The Capability-Impact Gap
Writer and Computer Scientist Cal Newport pointed out something interesting in a recent episode of his podcast, Deep Questions:
On the one hand, AI's capabilities are evolving rapidly and frequently prove wrong the nay-sayers:
Oh, it can't do X
Two months later, it can indeed do X
On the other hand, AI's economic impact has been relatively muted so far.
Early on after ChatGPT was released, massive disruptions in every industry related to knowledge work were predicted. With very few exceptions (Chegg, a company that basically lets students cheat on their homework, saw a 99% decline in its stock price) that just hasn't happened.
Why is that? Cal explains that the current dominant paradigm of AI usage, posting questions into a chat box, does not lend itself to such massive disruption, and I agree.
In essence, the capabilities of AI are probably good enough, and what needs to happen now is a painful and slow period of finding that elusive product-market fit for a true killer-app.

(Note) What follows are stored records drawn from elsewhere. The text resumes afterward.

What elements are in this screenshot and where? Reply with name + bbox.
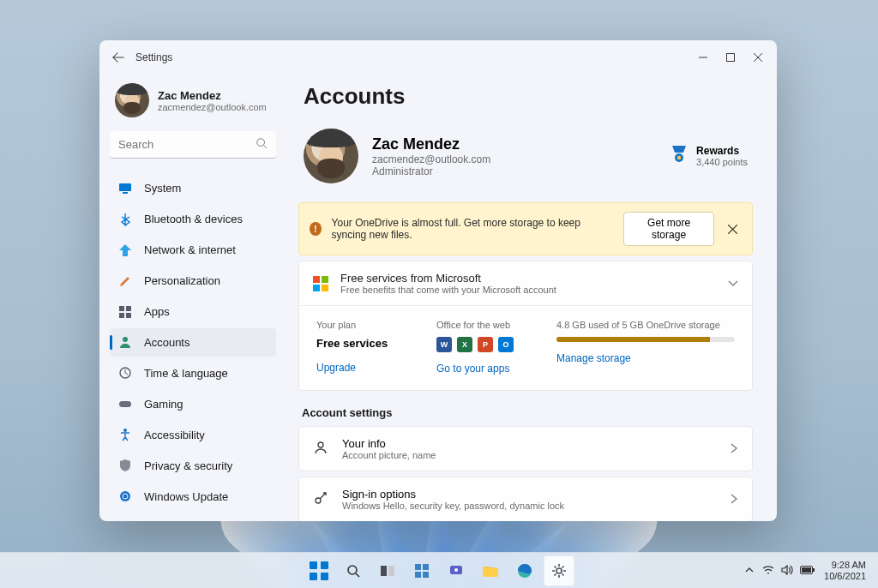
search-box[interactable]	[110, 131, 276, 159]
sidebar-item-label: Windows Update	[144, 490, 228, 503]
banner-close-button[interactable]	[725, 219, 742, 239]
sidebar-item-bluetooth[interactable]: Bluetooth & devices	[110, 205, 276, 234]
sidebar-item-label: Personalization	[144, 274, 220, 287]
profile-block[interactable]: Zac Mendez zacmendez@outlook.com	[115, 83, 271, 117]
profile-name: Zac Mendez	[158, 89, 267, 102]
setting-subtitle: Windows Hello, security key, password, d…	[342, 501, 564, 511]
plan-value: Free services	[316, 337, 428, 350]
sidebar-item-label: Time & language	[144, 367, 228, 380]
free-services-card: Free services from Microsoft Free benefi…	[298, 261, 753, 391]
task-view-icon	[380, 563, 395, 579]
chat-button[interactable]	[441, 555, 472, 586]
minimize-button[interactable]	[689, 44, 717, 71]
maximize-button[interactable]	[717, 44, 744, 71]
main-content: Accounts Zac Mendez zacmendez@outlook.co…	[286, 75, 777, 521]
avatar-large	[304, 129, 358, 183]
sidebar-item-network[interactable]: Network & internet	[110, 236, 276, 265]
svg-point-15	[318, 442, 323, 447]
chevron-right-icon	[730, 492, 738, 507]
sidebar-item-privacy[interactable]: Privacy & security	[110, 451, 276, 480]
sidebar-item-label: Apps	[144, 305, 170, 318]
svg-rect-20	[388, 566, 394, 576]
sidebar-item-gaming[interactable]: Gaming	[110, 389, 276, 418]
display-icon	[118, 182, 132, 195]
sidebar-item-label: System	[144, 182, 181, 195]
microsoft-logo-icon	[313, 276, 328, 291]
svg-rect-22	[423, 564, 429, 570]
sidebar-item-time[interactable]: Time & language	[110, 358, 276, 387]
go-to-apps-link[interactable]: Go to your apps	[436, 363, 548, 375]
sidebar-item-personalization[interactable]: Personalization	[110, 267, 276, 296]
windows-logo-icon	[310, 561, 328, 580]
sidebar-item-system[interactable]: System	[110, 174, 276, 203]
volume-icon	[781, 565, 793, 577]
start-button[interactable]	[304, 555, 334, 586]
svg-point-14	[677, 156, 681, 159]
rewards-block[interactable]: Rewards 3,440 points	[671, 144, 748, 168]
svg-point-1	[257, 139, 265, 147]
manage-storage-link[interactable]: Manage storage	[556, 352, 735, 364]
hero-email: zacmendez@outlook.com	[372, 153, 490, 165]
svg-rect-5	[126, 306, 131, 311]
search-input[interactable]	[110, 131, 276, 159]
taskbar-time: 9:28 AM	[824, 560, 866, 571]
widgets-button[interactable]	[406, 555, 437, 586]
powerpoint-icon: P	[478, 337, 493, 352]
svg-rect-23	[415, 572, 421, 578]
storage-label: 4.8 GB used of 5 GB OneDrive storage	[556, 320, 735, 330]
person-icon	[118, 335, 132, 349]
folder-icon	[482, 563, 499, 579]
rewards-points: 3,440 points	[696, 157, 748, 167]
setting-title: Your info	[342, 437, 436, 450]
svg-rect-10	[119, 401, 131, 407]
taskbar-search[interactable]	[338, 555, 369, 586]
sidebar-item-accessibility[interactable]: Accessibility	[110, 420, 276, 449]
office-label: Office for the web	[436, 320, 548, 330]
upgrade-link[interactable]: Upgrade	[316, 362, 428, 374]
svg-rect-4	[119, 306, 124, 311]
free-services-header[interactable]: Free services from Microsoft Free benefi…	[299, 261, 752, 306]
window-controls	[689, 44, 772, 71]
storage-progress	[556, 337, 735, 342]
setting-your-info[interactable]: Your info Account picture, name	[298, 426, 753, 471]
close-button[interactable]	[744, 44, 772, 71]
word-icon: W	[436, 337, 452, 352]
settings-taskbar-button[interactable]	[544, 555, 574, 586]
profile-email: zacmendez@outlook.com	[158, 102, 267, 112]
taskbar-clock[interactable]: 9:28 AM 10/6/2021	[824, 560, 866, 581]
get-storage-button[interactable]: Get more storage	[623, 212, 713, 246]
settings-window: Settings Zac Mendez zacmendez@outlook.co…	[99, 40, 777, 521]
setting-title: Sign-in options	[342, 488, 564, 501]
outlook-icon: O	[498, 337, 514, 352]
search-icon	[346, 563, 361, 579]
back-button[interactable]	[105, 44, 132, 71]
chevron-right-icon	[730, 441, 738, 457]
system-tray[interactable]	[762, 565, 815, 577]
sidebar-item-apps[interactable]: Apps	[110, 297, 276, 327]
svg-rect-2	[119, 183, 131, 191]
edge-button[interactable]	[509, 555, 540, 586]
svg-point-28	[556, 568, 562, 573]
card-title: Free services from Microsoft	[340, 272, 556, 285]
taskbar-date: 10/6/2021	[824, 571, 866, 582]
update-icon	[118, 489, 132, 503]
window-title: Settings	[135, 51, 172, 63]
svg-point-18	[348, 566, 357, 574]
warning-icon: !	[310, 222, 322, 236]
sidebar-item-accounts[interactable]: Accounts	[110, 328, 276, 357]
tray-chevron-up-icon[interactable]	[745, 566, 754, 576]
svg-rect-24	[423, 572, 429, 578]
search-icon	[256, 137, 268, 153]
file-explorer-button[interactable]	[475, 555, 506, 586]
person-icon	[313, 440, 328, 459]
sidebar-item-update[interactable]: Windows Update	[110, 482, 276, 511]
battery-icon	[800, 566, 815, 576]
taskbar: 9:28 AM 10/6/2021	[0, 552, 878, 588]
edge-icon	[517, 563, 532, 579]
svg-point-26	[454, 568, 458, 572]
svg-rect-0	[727, 54, 735, 62]
task-view-button[interactable]	[372, 555, 403, 586]
svg-point-8	[123, 337, 128, 342]
onedrive-banner: ! Your OneDrive is almost full. Get more…	[298, 202, 753, 255]
setting-signin-options[interactable]: Sign-in options Windows Hello, security …	[298, 477, 753, 521]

One compelling near-term use case is to use AI to augment a user's capabilities. Cal uses the example of Microsoft Excel. Most casual users are not aware of its more powerful features. Lookups, pivot tables, scripting. By conversing with a built-in AI, users can unlock these features more readily than by reading tomes of documentation (especially when they wouldn't even know what to look for or how to translate a feature's plain specs into how it makes their work more manageable).
More generally speaking, thinking beyond the chat box paradigm and focusing on empowerment will be the way to go!